(SUPPLIED MATERIAL Opens)

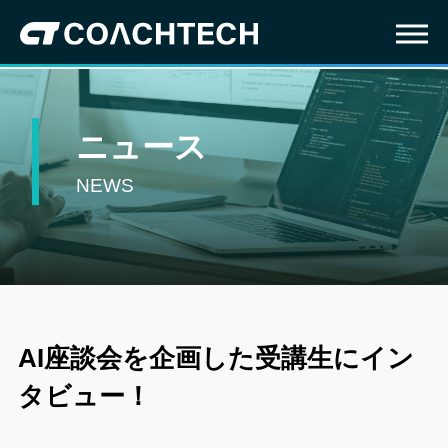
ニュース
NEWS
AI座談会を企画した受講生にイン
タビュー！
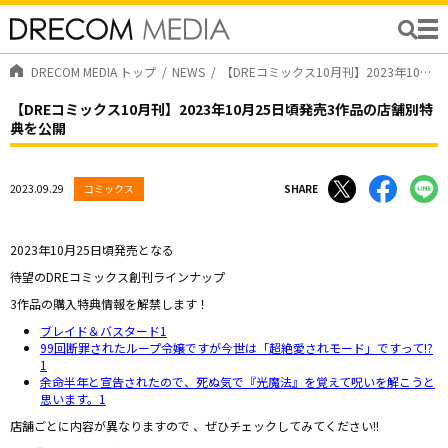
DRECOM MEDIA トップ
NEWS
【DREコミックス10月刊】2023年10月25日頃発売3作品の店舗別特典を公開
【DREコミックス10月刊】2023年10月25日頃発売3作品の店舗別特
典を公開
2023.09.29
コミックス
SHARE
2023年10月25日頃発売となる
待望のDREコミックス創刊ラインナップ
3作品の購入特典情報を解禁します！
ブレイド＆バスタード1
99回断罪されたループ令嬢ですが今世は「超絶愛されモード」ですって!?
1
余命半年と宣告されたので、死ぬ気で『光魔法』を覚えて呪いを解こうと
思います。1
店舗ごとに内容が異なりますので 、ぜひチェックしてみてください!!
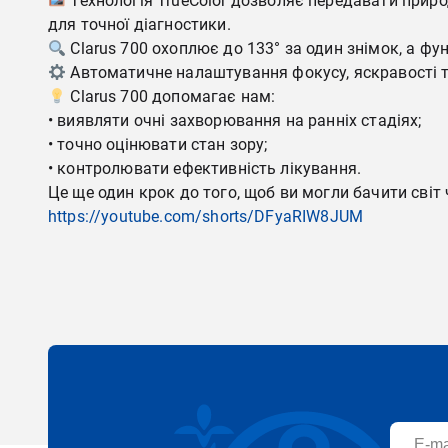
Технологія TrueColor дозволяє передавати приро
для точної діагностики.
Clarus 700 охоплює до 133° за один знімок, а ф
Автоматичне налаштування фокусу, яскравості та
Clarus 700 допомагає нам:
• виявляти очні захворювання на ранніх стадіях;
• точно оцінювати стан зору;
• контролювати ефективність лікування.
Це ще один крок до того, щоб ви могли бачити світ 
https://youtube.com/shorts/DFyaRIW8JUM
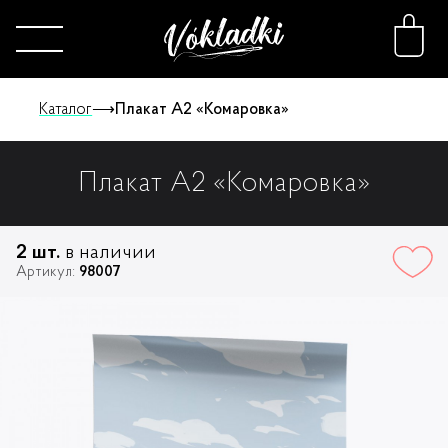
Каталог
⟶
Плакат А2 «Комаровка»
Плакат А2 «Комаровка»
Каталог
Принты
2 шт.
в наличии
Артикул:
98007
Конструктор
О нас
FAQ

(SUPPLIED MATERIAL Closes)

WORK REQUEST
Could you retype the whole listing word for word, minus its pictures?

SOLUTION TO THIS EXERCISE
ニュース
NEWS
AI座談会を企画した受講生にイン
タビュー！
DRECOM MEDIA トップ
NEWS
【DREコミックス10月刊】2023年10月25日頃発売3作品の店舗別特典を公開
【DREコミックス10月刊】2023年10月25日頃発売3作品の店舗別特
典を公開
2023.09.29
コミックス
SHARE
2023年10月25日頃発売となる
待望のDREコミックス創刊ラインナップ
3作品の購入特典情報を解禁します！
ブレイド＆バスタード1
99回断罪されたループ令嬢ですが今世は「超絶愛されモード」ですって!?
1
余命半年と宣告されたので、死ぬ気で『光魔法』を覚えて呪いを解こうと
思います。1
店舗ごとに内容が異なりますので 、ぜひチェックしてみてください!!
Технологія TrueColor дозволяє передавати приро
для точної діагностики.
Clarus 700 охоплює до 133° за один знімок, а ф
Автоматичне налаштування фокусу, яскравості та
Clarus 700 допомагає нам:
• виявляти очні захворювання на ранніх стадіях;
• точно оцінювати стан зору;
• контролювати ефективність лікування.
Це ще один крок до того, щоб ви могли бачити світ 
https://youtube.com/shorts/DFyaRIW8JUM
Каталог
⟶
Плакат А2 «Комаровка»
Плакат А2 «Комаровка»
Каталог
Принты
2 шт.
в наличии
Артикул:
98007
Конструктор
О нас
FAQ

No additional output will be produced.